Using the records below, write out again exactly the lines that begin at the line containing "derechos digitales (LOPDGDD), se" and end at the line containing "Los datos personales recabados a", and no other lines.

::::

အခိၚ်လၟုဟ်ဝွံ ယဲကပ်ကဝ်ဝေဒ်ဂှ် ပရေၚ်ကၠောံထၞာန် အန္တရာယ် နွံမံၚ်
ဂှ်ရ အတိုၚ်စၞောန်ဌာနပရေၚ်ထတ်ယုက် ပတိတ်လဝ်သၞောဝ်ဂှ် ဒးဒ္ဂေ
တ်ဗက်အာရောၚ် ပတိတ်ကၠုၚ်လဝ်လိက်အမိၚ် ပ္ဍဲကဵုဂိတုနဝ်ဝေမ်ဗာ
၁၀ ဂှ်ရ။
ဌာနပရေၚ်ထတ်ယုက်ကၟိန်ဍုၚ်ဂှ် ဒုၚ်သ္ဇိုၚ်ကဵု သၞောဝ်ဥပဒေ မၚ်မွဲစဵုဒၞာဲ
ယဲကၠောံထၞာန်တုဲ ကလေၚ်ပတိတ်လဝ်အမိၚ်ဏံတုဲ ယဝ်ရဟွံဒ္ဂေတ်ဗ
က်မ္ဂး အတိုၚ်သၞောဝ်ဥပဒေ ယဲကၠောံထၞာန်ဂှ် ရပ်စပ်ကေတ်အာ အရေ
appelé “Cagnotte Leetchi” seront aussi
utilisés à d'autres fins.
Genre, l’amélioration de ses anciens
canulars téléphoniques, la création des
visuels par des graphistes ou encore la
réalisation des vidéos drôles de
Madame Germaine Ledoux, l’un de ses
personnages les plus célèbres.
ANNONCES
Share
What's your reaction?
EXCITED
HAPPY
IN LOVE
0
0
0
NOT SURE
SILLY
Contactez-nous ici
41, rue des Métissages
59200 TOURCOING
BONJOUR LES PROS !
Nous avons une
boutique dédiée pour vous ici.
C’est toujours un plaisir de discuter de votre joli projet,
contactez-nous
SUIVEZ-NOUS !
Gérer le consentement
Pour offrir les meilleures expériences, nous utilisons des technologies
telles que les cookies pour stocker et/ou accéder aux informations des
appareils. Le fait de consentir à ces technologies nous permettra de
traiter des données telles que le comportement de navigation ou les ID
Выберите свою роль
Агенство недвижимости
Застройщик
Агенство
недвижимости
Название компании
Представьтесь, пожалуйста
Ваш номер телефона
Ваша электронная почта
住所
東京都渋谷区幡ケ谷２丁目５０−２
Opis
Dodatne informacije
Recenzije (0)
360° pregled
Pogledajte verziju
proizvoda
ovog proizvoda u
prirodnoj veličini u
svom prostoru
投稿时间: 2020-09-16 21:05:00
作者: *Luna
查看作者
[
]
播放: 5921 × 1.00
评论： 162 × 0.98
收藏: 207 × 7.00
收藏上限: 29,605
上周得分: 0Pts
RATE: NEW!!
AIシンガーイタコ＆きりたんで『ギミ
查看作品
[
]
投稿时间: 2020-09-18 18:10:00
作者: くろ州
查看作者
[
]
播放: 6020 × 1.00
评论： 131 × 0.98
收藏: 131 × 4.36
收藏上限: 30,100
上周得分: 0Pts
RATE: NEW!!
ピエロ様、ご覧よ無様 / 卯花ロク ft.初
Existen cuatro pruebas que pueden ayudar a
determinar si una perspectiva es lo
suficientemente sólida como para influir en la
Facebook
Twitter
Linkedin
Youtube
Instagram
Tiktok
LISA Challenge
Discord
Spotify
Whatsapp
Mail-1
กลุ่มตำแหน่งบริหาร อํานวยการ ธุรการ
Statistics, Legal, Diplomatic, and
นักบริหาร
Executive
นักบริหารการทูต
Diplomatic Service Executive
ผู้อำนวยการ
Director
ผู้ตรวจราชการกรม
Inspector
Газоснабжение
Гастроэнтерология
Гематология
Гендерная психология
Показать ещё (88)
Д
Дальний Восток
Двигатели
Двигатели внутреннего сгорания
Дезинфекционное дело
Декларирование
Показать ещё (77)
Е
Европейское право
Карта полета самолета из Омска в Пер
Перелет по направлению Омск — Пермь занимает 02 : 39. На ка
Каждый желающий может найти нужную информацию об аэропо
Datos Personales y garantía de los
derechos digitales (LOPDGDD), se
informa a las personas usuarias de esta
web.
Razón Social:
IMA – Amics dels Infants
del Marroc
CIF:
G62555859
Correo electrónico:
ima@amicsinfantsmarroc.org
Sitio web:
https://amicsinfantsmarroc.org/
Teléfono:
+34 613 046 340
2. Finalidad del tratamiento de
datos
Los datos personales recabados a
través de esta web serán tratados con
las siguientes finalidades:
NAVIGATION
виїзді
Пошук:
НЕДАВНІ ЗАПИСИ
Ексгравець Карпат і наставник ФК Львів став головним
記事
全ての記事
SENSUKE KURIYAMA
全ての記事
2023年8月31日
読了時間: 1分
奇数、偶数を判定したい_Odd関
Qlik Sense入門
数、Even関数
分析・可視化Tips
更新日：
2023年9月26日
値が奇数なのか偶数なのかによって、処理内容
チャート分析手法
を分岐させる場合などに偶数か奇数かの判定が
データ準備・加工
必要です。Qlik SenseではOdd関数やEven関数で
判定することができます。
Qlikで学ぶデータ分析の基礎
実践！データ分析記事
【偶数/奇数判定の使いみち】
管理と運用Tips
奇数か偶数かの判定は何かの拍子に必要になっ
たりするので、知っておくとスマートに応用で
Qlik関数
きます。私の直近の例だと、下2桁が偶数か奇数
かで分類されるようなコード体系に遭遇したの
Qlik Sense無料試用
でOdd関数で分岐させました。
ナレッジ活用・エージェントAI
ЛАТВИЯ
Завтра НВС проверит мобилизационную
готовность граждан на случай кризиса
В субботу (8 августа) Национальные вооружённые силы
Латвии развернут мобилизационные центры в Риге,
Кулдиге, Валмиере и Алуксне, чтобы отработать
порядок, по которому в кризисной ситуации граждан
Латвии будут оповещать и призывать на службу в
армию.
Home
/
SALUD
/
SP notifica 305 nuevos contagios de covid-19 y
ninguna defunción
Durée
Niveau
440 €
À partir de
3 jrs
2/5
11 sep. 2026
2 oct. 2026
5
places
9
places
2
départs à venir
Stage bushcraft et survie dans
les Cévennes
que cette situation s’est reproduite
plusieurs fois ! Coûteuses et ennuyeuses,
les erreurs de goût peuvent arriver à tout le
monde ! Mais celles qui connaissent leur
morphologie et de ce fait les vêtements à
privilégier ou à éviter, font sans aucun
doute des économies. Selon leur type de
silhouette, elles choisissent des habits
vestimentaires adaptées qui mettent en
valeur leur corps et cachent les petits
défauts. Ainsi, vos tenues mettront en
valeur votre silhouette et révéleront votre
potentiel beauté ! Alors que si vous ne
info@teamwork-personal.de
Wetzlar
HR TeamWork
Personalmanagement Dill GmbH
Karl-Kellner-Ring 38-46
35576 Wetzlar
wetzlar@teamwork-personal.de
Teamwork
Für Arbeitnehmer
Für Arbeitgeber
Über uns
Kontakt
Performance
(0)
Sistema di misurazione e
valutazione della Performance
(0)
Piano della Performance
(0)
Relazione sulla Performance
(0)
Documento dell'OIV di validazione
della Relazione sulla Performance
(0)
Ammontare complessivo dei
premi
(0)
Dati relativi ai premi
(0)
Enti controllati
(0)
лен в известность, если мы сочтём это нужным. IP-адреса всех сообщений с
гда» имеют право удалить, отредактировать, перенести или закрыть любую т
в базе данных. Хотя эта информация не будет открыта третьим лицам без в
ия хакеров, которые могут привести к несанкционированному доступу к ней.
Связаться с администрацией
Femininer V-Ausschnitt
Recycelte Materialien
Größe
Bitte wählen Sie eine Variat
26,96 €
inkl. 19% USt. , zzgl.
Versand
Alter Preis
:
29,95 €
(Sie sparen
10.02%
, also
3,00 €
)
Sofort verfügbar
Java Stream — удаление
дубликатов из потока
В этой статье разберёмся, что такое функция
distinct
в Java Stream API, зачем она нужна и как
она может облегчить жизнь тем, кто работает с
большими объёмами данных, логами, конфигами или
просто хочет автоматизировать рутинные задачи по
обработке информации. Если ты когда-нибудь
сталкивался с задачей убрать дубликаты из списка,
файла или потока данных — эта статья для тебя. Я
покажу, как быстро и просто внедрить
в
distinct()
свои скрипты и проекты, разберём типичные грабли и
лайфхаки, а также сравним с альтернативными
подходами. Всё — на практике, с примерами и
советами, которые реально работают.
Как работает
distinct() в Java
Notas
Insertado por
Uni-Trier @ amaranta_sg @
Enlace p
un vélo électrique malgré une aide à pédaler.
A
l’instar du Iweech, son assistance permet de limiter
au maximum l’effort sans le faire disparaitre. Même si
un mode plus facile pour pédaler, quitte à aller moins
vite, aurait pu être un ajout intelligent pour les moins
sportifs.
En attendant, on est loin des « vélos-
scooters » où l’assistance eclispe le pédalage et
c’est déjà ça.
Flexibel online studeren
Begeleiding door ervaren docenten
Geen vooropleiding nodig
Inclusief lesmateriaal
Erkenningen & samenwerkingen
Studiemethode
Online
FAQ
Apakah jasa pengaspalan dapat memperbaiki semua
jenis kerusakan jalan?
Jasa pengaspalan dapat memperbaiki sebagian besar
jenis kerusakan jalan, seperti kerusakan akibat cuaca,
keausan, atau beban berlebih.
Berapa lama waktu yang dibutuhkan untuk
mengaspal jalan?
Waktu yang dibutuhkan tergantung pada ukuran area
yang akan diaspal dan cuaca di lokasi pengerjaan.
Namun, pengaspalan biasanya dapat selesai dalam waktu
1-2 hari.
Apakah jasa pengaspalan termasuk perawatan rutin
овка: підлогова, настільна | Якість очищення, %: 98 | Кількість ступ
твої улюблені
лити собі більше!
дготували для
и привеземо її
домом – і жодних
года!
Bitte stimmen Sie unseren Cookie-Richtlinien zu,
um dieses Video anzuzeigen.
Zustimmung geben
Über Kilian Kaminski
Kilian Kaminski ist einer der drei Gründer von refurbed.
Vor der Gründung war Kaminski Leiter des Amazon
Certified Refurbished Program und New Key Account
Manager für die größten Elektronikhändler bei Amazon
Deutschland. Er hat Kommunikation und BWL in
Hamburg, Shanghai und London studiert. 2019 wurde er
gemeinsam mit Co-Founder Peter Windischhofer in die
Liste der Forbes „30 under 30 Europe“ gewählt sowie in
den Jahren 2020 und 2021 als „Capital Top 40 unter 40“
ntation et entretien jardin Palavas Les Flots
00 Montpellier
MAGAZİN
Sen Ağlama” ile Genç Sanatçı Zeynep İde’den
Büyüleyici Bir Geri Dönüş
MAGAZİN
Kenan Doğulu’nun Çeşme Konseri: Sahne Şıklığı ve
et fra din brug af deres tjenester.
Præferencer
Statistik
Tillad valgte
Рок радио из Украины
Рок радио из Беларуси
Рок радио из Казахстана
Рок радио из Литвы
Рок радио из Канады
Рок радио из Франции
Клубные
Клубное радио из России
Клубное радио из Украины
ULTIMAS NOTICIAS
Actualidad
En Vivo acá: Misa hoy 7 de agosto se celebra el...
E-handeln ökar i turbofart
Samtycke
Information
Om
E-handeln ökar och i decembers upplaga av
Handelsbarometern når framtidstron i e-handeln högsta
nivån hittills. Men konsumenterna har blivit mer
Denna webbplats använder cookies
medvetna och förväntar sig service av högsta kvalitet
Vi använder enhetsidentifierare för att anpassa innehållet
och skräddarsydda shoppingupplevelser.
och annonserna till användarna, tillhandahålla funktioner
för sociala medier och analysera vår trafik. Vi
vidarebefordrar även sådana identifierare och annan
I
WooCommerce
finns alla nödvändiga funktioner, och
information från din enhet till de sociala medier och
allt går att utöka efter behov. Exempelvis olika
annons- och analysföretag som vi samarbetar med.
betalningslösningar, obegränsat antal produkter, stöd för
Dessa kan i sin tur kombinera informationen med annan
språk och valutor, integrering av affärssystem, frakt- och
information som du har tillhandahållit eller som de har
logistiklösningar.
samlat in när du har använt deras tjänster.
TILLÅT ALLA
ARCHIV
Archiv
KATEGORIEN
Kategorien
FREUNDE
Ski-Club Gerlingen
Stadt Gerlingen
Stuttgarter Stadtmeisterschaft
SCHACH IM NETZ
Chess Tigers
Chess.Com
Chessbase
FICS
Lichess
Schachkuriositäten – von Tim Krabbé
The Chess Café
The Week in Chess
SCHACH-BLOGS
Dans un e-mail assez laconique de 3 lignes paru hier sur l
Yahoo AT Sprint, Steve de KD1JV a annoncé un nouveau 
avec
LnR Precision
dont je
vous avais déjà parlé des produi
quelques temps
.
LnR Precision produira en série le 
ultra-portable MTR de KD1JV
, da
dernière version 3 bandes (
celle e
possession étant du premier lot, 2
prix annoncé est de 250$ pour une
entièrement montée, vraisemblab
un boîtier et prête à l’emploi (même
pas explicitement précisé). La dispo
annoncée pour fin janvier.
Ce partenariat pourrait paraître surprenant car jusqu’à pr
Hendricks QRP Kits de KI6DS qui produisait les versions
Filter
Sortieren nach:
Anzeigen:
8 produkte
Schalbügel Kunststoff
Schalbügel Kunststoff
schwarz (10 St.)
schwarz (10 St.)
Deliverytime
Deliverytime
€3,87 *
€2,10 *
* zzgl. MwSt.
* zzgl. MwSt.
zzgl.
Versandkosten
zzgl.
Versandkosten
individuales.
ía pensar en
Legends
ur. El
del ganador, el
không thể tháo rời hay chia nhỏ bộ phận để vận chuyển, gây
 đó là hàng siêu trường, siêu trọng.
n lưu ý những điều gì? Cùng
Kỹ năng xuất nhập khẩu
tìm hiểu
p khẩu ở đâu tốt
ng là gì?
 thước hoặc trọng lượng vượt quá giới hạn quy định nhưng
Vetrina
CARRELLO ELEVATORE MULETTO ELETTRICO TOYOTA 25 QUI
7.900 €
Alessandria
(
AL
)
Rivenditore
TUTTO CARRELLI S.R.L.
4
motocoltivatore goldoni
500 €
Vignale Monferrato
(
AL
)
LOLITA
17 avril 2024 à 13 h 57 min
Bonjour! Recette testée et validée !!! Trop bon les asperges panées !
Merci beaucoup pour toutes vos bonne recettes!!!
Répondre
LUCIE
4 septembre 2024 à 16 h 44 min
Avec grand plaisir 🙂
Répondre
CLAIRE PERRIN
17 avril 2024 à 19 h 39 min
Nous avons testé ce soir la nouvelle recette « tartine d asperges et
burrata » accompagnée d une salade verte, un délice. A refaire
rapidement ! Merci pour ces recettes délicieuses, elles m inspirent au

::::

* Output for this exercise
derechos digitales (LOPDGDD), se
informa a las personas usuarias de esta
web.
Razón Social:
IMA – Amics dels Infants
del Marroc
CIF:
G62555859
Correo electrónico:
ima@amicsinfantsmarroc.org
Sitio web:
https://amicsinfantsmarroc.org/
Teléfono:
+34 613 046 340
2. Finalidad del tratamiento de
datos
Los datos personales recabados a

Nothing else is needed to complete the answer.